Ini
sudah dua hari sejak kasus itu ditutup. Aku masih menemukan apa yang sebenarnya
terjadi. Sehari setelah pengadilan memberi keputusan bebas pada pengusaha
tambang asal Kalimantan itu. Kasus ini terasa ganjil di mataku. Bagaimana bisa
tim forensik mengatakan luka pada model asal Jepang yang bernama Shirota Ay
adalah luka memar karena terjatuh. Jelas-jelas itu adalah luka kekerasan.

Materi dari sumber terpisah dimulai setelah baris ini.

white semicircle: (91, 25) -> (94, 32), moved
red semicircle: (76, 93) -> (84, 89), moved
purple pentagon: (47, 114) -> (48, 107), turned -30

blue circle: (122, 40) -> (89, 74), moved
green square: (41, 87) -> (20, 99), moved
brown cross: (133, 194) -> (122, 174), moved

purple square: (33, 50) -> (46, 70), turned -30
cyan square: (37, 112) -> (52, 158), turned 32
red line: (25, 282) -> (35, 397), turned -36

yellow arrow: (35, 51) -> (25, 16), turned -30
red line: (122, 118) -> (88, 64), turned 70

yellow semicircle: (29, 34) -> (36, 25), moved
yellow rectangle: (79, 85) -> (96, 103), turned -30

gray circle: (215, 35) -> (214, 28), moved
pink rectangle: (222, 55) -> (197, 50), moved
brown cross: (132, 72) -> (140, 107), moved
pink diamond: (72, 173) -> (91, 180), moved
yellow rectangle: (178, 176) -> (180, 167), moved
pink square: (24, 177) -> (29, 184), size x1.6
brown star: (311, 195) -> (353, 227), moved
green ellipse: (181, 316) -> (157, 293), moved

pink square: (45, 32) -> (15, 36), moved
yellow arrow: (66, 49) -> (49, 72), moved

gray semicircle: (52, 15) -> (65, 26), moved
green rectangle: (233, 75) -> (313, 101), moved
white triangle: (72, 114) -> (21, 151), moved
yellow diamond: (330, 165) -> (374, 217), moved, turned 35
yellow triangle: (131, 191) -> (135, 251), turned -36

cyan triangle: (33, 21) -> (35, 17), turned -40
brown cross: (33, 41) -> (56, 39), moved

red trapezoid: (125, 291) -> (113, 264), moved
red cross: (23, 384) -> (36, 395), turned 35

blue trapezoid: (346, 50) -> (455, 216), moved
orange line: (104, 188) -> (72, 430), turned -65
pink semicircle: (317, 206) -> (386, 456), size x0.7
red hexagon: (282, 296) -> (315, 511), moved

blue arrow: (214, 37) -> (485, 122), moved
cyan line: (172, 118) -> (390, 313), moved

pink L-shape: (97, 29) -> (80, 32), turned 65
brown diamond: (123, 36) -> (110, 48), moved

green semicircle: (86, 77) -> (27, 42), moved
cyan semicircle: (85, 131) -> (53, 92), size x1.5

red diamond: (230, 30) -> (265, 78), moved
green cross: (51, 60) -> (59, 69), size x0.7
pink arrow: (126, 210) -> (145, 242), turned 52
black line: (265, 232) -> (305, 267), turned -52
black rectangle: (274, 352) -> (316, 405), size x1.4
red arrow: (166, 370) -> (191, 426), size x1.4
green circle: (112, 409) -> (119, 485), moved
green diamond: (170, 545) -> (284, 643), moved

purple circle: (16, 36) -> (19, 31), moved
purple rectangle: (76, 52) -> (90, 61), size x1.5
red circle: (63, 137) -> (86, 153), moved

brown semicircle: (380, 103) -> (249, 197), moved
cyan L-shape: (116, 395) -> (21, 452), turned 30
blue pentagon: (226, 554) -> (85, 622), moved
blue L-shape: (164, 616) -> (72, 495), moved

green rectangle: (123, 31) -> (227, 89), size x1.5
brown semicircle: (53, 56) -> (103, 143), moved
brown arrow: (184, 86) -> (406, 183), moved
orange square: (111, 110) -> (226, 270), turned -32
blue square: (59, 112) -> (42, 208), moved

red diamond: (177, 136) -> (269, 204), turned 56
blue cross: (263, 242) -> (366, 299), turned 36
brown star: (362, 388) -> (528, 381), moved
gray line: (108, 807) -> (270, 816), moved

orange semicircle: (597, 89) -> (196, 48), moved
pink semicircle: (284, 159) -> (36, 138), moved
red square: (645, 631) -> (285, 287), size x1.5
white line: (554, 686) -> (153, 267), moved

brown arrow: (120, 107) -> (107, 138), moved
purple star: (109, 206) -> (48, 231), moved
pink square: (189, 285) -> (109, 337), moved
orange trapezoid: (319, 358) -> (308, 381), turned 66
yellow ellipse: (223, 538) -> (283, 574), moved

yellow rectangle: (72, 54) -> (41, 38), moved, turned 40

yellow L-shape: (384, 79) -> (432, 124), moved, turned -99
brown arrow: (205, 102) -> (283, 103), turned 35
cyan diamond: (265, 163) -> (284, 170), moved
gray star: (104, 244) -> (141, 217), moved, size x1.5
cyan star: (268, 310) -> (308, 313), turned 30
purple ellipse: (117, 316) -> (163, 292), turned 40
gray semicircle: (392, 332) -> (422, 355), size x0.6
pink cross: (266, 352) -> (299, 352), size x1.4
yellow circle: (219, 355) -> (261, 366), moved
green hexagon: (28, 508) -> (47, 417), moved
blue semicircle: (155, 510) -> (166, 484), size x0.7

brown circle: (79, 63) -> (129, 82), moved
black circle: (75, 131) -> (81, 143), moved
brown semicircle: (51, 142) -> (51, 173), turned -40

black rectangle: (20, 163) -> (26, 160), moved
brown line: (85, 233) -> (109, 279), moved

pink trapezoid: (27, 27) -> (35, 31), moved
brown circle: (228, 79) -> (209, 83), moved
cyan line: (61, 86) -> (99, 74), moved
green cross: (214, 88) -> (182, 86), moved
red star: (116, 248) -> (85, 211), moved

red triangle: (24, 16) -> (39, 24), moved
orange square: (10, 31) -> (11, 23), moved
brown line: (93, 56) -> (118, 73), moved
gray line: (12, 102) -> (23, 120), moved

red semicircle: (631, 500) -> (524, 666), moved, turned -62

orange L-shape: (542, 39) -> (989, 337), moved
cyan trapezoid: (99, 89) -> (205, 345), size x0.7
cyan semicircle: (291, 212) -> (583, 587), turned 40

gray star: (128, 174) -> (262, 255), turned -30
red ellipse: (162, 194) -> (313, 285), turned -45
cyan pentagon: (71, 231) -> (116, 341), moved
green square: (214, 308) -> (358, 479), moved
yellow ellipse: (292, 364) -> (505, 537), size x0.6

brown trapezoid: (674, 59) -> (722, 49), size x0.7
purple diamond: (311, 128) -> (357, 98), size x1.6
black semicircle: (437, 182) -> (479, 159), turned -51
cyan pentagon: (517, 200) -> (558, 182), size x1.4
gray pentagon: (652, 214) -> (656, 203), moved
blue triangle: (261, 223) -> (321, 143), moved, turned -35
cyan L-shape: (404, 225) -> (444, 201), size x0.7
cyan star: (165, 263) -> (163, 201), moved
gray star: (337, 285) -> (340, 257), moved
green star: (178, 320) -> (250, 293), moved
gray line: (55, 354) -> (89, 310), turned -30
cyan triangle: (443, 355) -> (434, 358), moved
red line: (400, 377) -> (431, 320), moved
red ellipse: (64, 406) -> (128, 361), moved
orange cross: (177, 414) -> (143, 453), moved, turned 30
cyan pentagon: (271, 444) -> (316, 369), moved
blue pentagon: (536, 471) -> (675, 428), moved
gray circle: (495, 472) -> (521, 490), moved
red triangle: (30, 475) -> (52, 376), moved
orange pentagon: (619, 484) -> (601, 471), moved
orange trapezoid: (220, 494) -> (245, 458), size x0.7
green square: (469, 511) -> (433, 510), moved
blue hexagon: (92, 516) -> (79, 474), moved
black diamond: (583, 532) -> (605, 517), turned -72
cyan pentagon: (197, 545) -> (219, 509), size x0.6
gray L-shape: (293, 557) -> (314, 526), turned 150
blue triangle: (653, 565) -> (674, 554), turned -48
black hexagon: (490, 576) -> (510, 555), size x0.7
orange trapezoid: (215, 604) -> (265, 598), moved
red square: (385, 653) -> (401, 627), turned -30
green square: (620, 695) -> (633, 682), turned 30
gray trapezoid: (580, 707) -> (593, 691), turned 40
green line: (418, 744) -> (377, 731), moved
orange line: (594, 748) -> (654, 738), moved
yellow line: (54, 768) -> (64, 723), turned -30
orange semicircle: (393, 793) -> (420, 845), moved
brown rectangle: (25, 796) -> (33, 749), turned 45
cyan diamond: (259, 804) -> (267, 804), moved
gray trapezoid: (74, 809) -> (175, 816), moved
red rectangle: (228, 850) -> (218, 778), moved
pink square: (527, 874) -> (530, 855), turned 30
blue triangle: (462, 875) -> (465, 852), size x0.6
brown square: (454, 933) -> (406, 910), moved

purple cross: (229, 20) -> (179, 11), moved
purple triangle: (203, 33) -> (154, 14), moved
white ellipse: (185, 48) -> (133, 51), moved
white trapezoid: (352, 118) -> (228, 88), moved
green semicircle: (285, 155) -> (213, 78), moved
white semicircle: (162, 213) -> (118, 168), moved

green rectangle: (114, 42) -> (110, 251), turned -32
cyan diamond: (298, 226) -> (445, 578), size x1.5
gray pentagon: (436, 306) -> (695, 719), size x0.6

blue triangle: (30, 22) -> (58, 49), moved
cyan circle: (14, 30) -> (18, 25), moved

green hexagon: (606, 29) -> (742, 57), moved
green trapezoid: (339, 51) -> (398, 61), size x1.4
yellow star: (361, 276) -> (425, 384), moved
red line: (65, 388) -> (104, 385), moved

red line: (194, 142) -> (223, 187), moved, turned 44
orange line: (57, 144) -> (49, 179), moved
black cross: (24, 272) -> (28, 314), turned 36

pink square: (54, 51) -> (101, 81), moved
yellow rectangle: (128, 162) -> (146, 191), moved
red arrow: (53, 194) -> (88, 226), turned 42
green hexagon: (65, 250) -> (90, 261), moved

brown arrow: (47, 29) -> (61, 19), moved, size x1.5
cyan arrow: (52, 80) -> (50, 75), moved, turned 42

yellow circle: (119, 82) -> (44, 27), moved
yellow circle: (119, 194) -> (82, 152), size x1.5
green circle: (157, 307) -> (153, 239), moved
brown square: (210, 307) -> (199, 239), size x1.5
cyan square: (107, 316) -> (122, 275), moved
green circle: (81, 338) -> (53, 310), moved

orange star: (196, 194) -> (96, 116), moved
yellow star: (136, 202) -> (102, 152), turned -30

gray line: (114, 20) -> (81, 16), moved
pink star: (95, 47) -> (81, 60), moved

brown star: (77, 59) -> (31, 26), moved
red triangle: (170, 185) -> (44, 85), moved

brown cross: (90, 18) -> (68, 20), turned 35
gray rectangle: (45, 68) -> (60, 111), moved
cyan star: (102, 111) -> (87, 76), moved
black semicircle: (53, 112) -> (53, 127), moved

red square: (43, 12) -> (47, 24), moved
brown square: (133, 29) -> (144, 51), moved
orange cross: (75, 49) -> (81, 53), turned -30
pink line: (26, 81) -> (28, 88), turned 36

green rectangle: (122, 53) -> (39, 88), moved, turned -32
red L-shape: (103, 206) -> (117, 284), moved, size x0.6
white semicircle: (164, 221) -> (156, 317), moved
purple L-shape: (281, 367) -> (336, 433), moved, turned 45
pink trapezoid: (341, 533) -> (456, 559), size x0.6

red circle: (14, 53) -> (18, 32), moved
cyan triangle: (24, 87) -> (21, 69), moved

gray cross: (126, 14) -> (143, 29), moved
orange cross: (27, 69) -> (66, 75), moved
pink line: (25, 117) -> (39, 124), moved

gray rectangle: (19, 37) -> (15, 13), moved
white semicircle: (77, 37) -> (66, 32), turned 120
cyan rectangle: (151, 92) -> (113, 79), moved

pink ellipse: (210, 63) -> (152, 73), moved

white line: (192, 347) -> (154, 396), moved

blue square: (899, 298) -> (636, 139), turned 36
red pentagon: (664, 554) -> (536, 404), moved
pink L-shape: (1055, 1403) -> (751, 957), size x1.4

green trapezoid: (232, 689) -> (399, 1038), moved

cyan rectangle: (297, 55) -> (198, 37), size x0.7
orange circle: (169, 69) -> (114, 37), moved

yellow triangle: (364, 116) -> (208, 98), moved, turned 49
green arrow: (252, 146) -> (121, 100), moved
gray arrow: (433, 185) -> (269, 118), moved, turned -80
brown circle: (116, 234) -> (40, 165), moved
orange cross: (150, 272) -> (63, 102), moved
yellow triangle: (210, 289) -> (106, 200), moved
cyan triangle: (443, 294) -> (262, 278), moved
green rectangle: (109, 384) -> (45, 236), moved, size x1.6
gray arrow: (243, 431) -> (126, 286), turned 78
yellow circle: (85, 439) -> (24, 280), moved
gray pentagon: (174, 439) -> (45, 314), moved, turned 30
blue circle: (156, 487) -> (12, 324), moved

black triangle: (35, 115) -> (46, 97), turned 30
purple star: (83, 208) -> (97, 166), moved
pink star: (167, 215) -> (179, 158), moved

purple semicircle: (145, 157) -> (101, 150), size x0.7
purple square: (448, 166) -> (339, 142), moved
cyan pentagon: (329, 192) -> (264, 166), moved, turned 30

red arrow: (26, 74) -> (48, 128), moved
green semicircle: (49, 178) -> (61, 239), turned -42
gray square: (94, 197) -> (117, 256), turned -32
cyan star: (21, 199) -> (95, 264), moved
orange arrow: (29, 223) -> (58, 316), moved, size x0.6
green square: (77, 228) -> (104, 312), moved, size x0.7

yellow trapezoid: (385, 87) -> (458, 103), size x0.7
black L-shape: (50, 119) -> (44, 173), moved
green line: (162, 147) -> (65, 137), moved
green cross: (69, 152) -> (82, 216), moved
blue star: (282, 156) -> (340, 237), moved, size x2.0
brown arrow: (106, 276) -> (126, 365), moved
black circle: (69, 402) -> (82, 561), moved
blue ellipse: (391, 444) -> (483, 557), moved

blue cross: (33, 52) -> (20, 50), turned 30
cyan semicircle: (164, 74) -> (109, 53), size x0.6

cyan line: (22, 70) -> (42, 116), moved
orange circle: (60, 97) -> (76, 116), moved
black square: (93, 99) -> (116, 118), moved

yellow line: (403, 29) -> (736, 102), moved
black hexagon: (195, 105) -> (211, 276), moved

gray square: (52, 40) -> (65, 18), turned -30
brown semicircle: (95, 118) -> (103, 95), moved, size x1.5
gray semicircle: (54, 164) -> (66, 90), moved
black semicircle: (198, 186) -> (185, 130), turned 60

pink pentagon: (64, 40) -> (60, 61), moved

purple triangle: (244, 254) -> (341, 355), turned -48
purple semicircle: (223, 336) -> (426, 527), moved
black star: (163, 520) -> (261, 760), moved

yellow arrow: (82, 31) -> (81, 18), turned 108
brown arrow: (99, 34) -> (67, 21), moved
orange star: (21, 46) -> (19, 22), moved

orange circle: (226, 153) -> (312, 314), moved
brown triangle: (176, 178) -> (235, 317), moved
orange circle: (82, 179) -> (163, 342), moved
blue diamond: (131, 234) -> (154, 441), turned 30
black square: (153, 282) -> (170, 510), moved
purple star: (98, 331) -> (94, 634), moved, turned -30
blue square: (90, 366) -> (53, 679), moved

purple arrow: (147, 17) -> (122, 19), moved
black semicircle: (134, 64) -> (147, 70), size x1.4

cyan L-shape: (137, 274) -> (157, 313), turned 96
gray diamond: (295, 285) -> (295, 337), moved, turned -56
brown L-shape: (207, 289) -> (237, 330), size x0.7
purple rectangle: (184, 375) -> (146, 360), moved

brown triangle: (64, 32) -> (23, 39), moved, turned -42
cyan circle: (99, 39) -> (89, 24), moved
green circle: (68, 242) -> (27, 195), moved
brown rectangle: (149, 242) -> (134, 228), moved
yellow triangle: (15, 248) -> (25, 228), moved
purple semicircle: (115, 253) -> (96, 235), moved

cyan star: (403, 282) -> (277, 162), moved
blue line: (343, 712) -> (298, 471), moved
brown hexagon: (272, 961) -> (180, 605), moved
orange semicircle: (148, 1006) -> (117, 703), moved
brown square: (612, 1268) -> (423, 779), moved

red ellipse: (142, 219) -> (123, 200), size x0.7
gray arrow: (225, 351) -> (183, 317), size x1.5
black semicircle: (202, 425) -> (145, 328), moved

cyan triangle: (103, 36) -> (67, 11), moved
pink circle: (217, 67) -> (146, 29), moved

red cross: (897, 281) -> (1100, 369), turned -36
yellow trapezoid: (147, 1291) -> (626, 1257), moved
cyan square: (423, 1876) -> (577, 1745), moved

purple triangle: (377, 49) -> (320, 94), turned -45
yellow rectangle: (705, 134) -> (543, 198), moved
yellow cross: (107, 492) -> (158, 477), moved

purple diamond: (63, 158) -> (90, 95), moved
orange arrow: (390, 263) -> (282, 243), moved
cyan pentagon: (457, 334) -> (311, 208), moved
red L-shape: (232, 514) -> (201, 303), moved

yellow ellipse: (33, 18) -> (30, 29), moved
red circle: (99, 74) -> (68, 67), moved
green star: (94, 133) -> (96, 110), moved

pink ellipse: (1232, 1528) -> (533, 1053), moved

Barang bukti narkoba yang kutemukan pada baju korban tidak polisi ambil sebagai
barang bukti. Semua barang bukti yang ada di tempat kejadian seolah lenyap
tanpa bekas. Kemana perginya semua itu?
Hernanto,
rekanku yang sangat dekat denganku mulai berubah sejak kasus itu terkuak. Dia
mulai menjauh dariku. Aku tahu ada yang ia sembunyikan tetapi aku tidak tahu
itu apa? Suasana kantor berubah menjadi dingin, tidak ada canda tawa seperti
biasanya. Semua terasa kaku.
“Disini
lebih baik,” kata seorang laki-laki tua yang bekerja sebagai cleaning servis di
kantor ini. Aku hanya diam memandangnya bingung. Dia tersenyum kemudian duduk
disebelahku menikmati udara segar. Kami sedang berada di atap, tempat yang
cocok untuk merenung dan mencari udara segar tentunya.
“Kantor
Polisi tidak seharusnya seperti ini bukan?,” tanya laki-laki itu sambil
memandang langit yang penuh dengan awan.
“Bapak
juga merasakannya?” tanyaku setelah bisa menangkap arah pembicaraannya.
Laki-laki itu tertawa kecil.
“Ya.
Sudah 15 tahun aku bekerja disini dan aku tahu semua tentang kantor ini
termasuk kau, ” kata laki-laki itu tersenyum padaku.
“Nama
bapak siapa?” tanyaku karena aku tidak melihat namanya pada seragam cleaning
servisnya.
“Namaku
tidaklah penting. Yang terpenting adalah mengungkap misteri itu,” kata
laki-laki itu sambil berdiri kemudian pergi.
Mengungkap misteri? Kata-kata
laki-laki itu terngiang di pikiranku. Aku berlari mengejar laki-laki itu tetapi
dia sudah menghilang.
“Lia, kamu tahu bapak-bapak tua yang
jadi cleaning service disini gak?” tanyaku pada Aprilia.
“Bapak-bapak tua siapa? Disini
cleaning servicenya yang laki-laki gak ada yang udah tua, rata-rata umur 25 dan
yang paling tua cuma Pak Hasan,” jawab Aprilia.
Pak
Hasan? Tapi aku yakin bapak itu bukan Pak Hasan dan bapak yang kutemui berumur
sekitar 60 tahunan. Kalau bapak itu tidak bekerja disini lalu kenapa dia bisa
memakai seragam cleaning service? Aku menghela nafas, satu lagi misteri yang
harus ku pecahkan.
Keesokkan
harinya, sudah kuputuskan untuk menyelidiki kembali kasus ini tanpa
sepengetahuan komandan. Aku mungkin akan dikeluarkan jika ketahuan menyelidiki
kembali kasus ini secara diam-diam. Tetapi semua itu tak menghalangi tekadku.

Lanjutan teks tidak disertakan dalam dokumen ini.